First cervical vertebra (atlas) fracture mechanism studies using finite element method.

Injury mechanisms and stress distribution patterns are important in the clinical evaluation of spinal injuries. Recognition and interpretation of the failure patterns help to determine spinal instability and consequently the choice of treatment. Although, the biomechanics responses of the atlas have received much attention, it has not been investigated using theoretical modeling. Mathematical techniques such as finite element model will provide further understanding to the injury mechanisms of the atlas, which is important for the prevention, diagnosis, and treatment of spinal injuries.
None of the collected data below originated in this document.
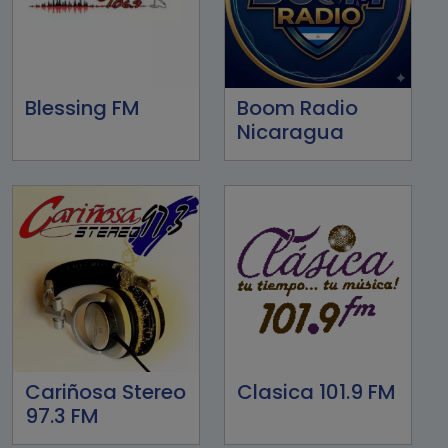
Blessing FM
Boom Radio
Nicaragua
Cariñosa Stereo
Clasica 101.9 FM
97.3 FM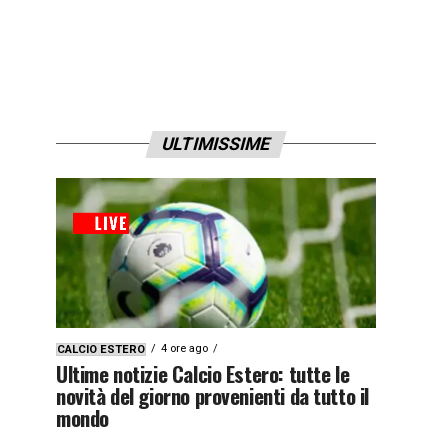
ULTIMISSIME
4 ore ago
CALCIO ESTERO
Ultime notizie Calcio Estero: tutte le
novità del giorno provenienti da tutto il
mondo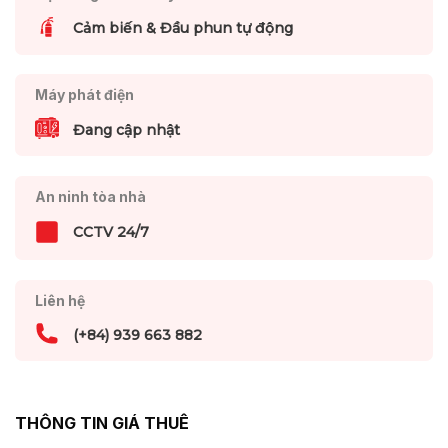
Cảm biến & Đầu phun tự động
Máy phát điện
Đang cập nhật
An ninh tòa nhà
CCTV 24/7
Liên hệ
(+84) 939 663 882
THÔNG TIN GIÁ THUÊ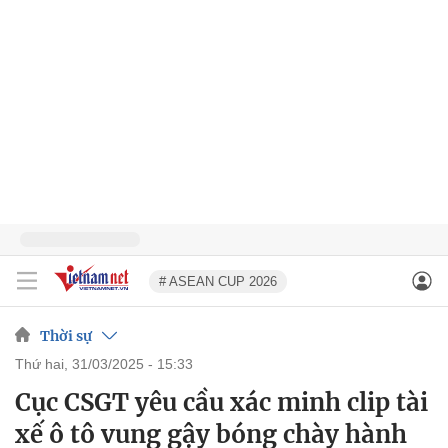
# ASEAN CUP 2026
Thời sự
thứ hai, 31/03/2025 - 15:33
Cục CSGT yêu cầu xác minh clip tài
xế ô tô vung gậy bóng chày hành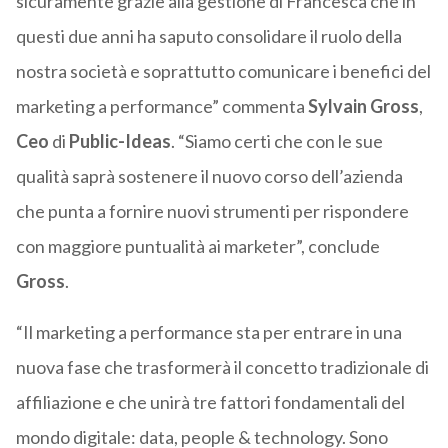
sicuramente grazie alla gestione di Francesca che in
questi due anni ha saputo consolidare il ruolo della
nostra società e soprattutto comunicare i benefici del
marketing a performance” commenta
Sylvain Gross
,
Ceo
di
Public-Ideas
. “Siamo certi che con le sue
qualità saprà sostenere il nuovo corso dell’azienda
che punta a fornire nuovi strumenti per rispondere
con maggiore puntualità ai marketer”, conclude
Gross
.
“Il marketing a performance sta per entrare in una
nuova fase che trasformerà il concetto tradizionale di
affiliazione e che unirà tre fattori fondamentali del
mondo digitale: data, people & technology. Sono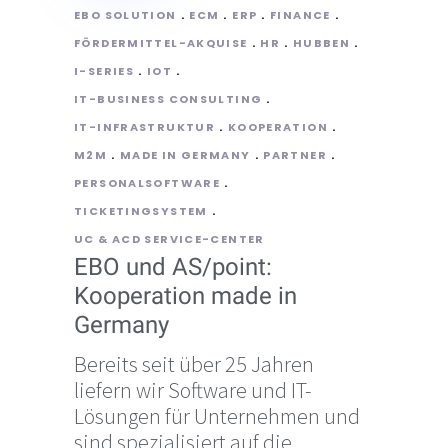
EBO SOLUTION
ECM
ERP
FINANCE
FÖRDERMITTEL-AKQUISE
HR
HUBBEN
I-SERIES
IOT
IT-BUSINESS CONSULTING
IT-INFRASTRUKTUR
KOOPERATION
M2M
MADE IN GERMANY
PARTNER
PERSONALSOFTWARE
TICKETINGSYSTEM
UC & ACD SERVICE-CENTER
EBO und AS/point:
Kooperation made in
Germany
Bereits seit über 25 Jahren
liefern wir Software und IT-
Lösungen für Unternehmen und
sind spezialisiert auf die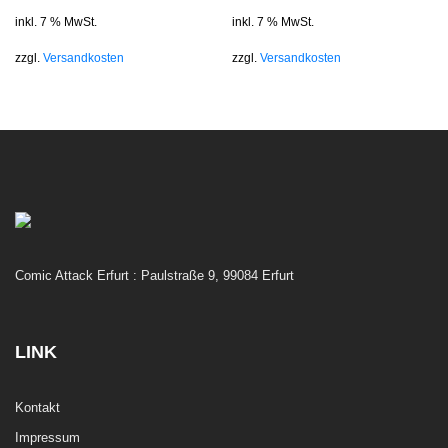
inkl. 7 % MwSt.
inkl. 7 % MwSt.
zzgl.
Versandkosten
zzgl.
Versandkosten
Comic Attack Erfurt : Paulstraße 9, 99084 Erfurt
LINK
Kontakt
Impressum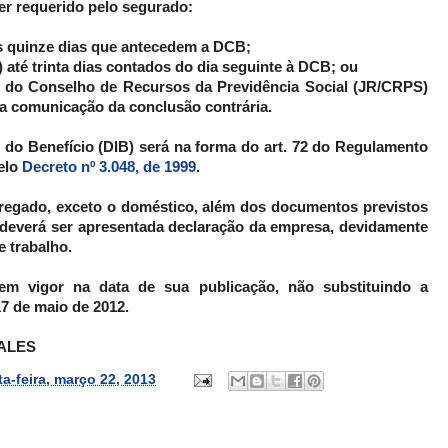
er requerido pelo segurado:
os quinze dias que antecedem a DCB;
 até trinta dias contados do dia seguinte à DCB; ou
os do Conselho de Recursos da Previdência Social (JR/CRPS)
da comunicação da conclusão contrária.
io do Benefício (DIB) será na forma do art. 72 do Regulamento
pelo
Decreto nº 3.048, de 1999
.
pregado, exceto o doméstico, além dos documentos previstos
, deverá ser apresentada declaração da empresa, devidamente
e trabalho.
 em vigor na data de sua publicação, não substituindo a
7 de maio de 2012.
SALES
ta-feira, março 22, 2013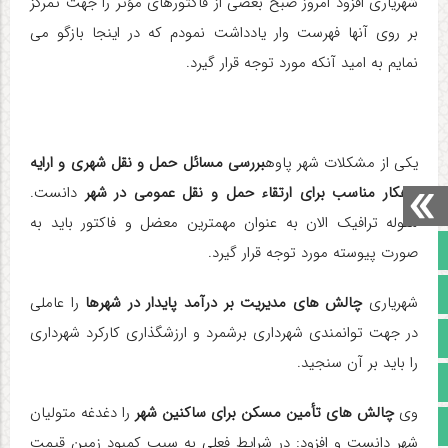
شهریاری افزود امروز صبح بعضی از فاکتورهای مؤثر را جهت تمرکز
بر روی آنها فهرست وار یادداشت نمودم که در اینجا بازگو می
نمایم به امید آنکه مورد توجه قرار گیرد
.
یکی از مشکلات شهر پاوه
بررسی مسائل حمل و نقل شهری و ارایه
راهکار مناسب برای ارتقاء حمل و نقل عمومی در شهر
دانست.
مقوله ترافیک الان به عنوان مهمترین معضل و فاکتور باید به
صفحه نخست
صورت پیوسته مورد توجه قرار گیرد
.
تالار گفتمان
شهریاری
چالش های مدیریت بر درآمد پایدار در شهرها
را عاملی
در جهت توانمندی شهرداری برشمرد و ارزشگذاری کارکرد شهرداری
آپارات
را باید بر آن سنجید
.
اینستاگرام
وی
چالش های تأمین مسکن برای ساکنین شهر
را دغدغه متولیان
مجوز سایت
شهر دانست و افزود: در شرایط فعلی به سبب کمبود زمین قیمت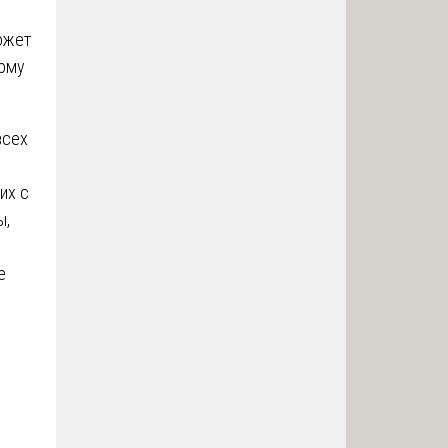
ожет
ному
всех
их с
ы,
е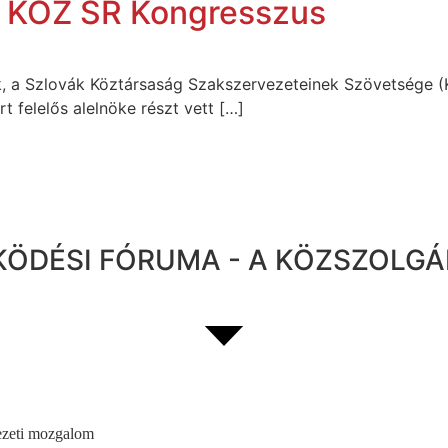
– KOZ SR Kongresszus
nk, a Szlovák Köztársaság Szakszervezeteinek Szövetsége 
 felelős alelnöke részt vett […]
ÖDÉSI FÓRUMA - A KÖZSZOLGÁ
ezeti mozgalom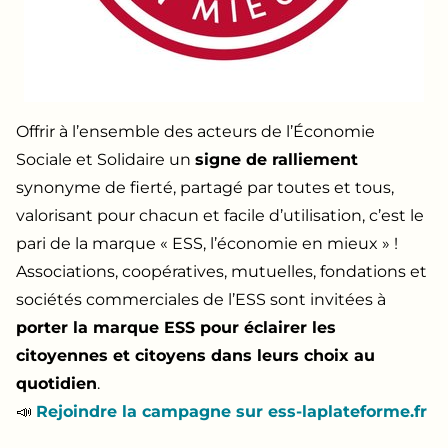
Offrir à l’ensemble des acteurs de l’Économie
Sociale et Solidaire un
signe de ralliement
synonyme de fierté, partagé par toutes et tous,
valorisant pour chacun et facile d’utilisation, c’est le
pari de la marque « ESS, l’économie en mieux » !
Associations, coopératives, mutuelles, fondations et
sociétés commerciales de l’ESS sont invitées à
porter la marque ESS pour éclairer les
citoyennes et citoyens dans leurs choix au
quotidien
.
📣​
Rejoindre la campagne sur ess-laplateforme.fr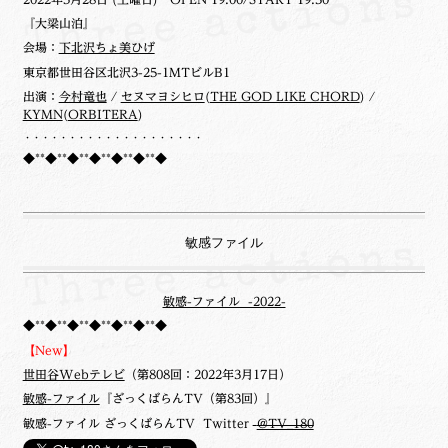
『大梁山泊』
会場：
下北沢ちょ美ひげ
東京都世田谷区北沢3-25-1MTビルB1
出演：
今村竜也
/
セヌマヨシヒロ
(
THE GOD LIKE CHORD
) /
KYMN
(
ORBITERA
)
・・・・・・・・・・・・・・・・・・・・
◆**◆**◆**◆**◆**◆**◆
敏感ファイル
敏感-ファイル -2022-
◆**◆**◆**◆**◆**◆**◆
【New】
世田谷Webテレビ
（第808回：2022年3月17日）
敏感-ファイル
『ざっくばらんTV（第83回）』
敏感-ファイル ざっくばらんTV Twitter
@TV_180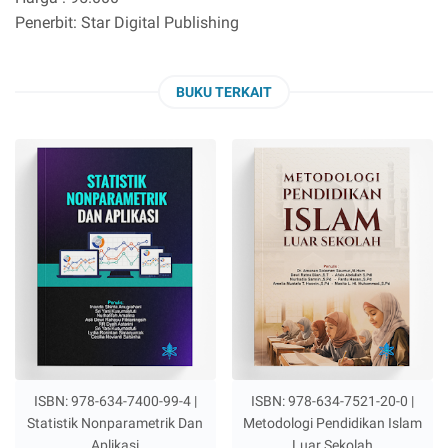
Penerbit: Star Digital Publishing
BUKU TERKAIT
ISBN: 978-634-7400-99-4 |
ISBN: 978-634-7521-20-0 |
Statistik Nonparametrik Dan
Metodologi Pendidikan Islam
Aplikasi
Luar Sekolah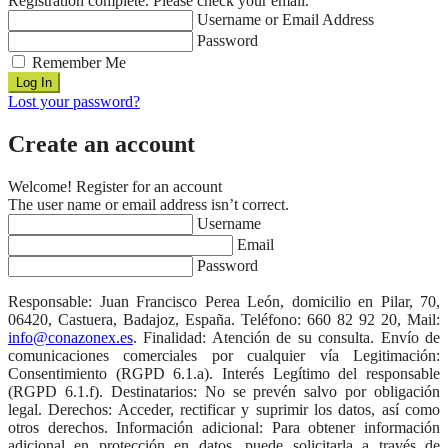
Registration complete. Please check your email.
Username or Email Address
Password
Remember Me
Lost your password?
Create an account
Welcome! Register for an account
The user name or email address isn’t correct.
Username
Email
Password
Responsable: Juan Francisco Perea León, domicilio en Pilar, 70,
06420, Castuera, Badajoz, España. Teléfono: 660 82 92 20, Mail:
info@conazonex.es
. Finalidad: Atención de su consulta. Envío de
comunicaciones comerciales por cualquier vía Legitimación:
Consentimiento (RGPD 6.1.a). Interés Legítimo del responsable
(RGPD 6.1.f). Destinatarios: No se prevén salvo por obligación
legal. Derechos: Acceder, rectificar y suprimir los datos, así como
otros derechos. Información adicional: Para obtener información
adicional en protección en datos, puede solicitarla a través de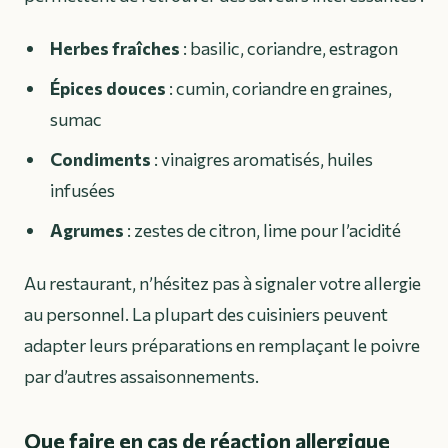
Herbes fraîches
: basilic, coriandre, estragon
Épices douces
: cumin, coriandre en graines,
sumac
Condiments
: vinaigres aromatisés, huiles
infusées
Agrumes
: zestes de citron, lime pour l’acidité
Au restaurant, n’hésitez pas à signaler votre allergie
au personnel. La plupart des cuisiniers peuvent
adapter leurs préparations en remplaçant le poivre
par d’autres assaisonnements.
Que faire en cas de réaction allergique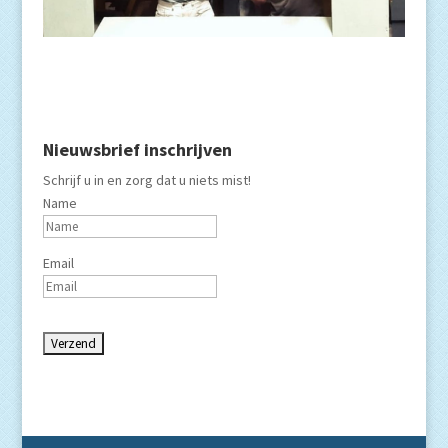
Nieuwsbrief inschrijven
Schrijf u in en zorg dat u niets mist!
Name
Email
In the present study, a detailed three-dimensional finite element model of the human atlas (C1) was constructed, with the geometrical data obtained using a three-dimensional digitizer. Anterior arch, superior/inferior articular processes, transverse processes, posterior arch and posterior tubercule were modeled using eight-noded brick elements. Using the material properties from literature, the 7808-finite element model was exercised under three simulated axial compressive mode of pressure loading and boundary conditions to investigate the sites of failure reported in vivo and in vitro. This report demonstrates high concentration of localized stress at the anterior and posterior archs of the atlas, which agrees well with those reported in the literature. Furthermore, under simulated hyperextension, our results agreed well with the experimental findings, which show that the groove of the posterior arch is subjected to enormous bending moment. The close agreement of the failure location provided confidence to perform further analysis and in vitro experiments. These results may be potentially used to supplement experimental research in understanding the clinical biomechanics of the atlas.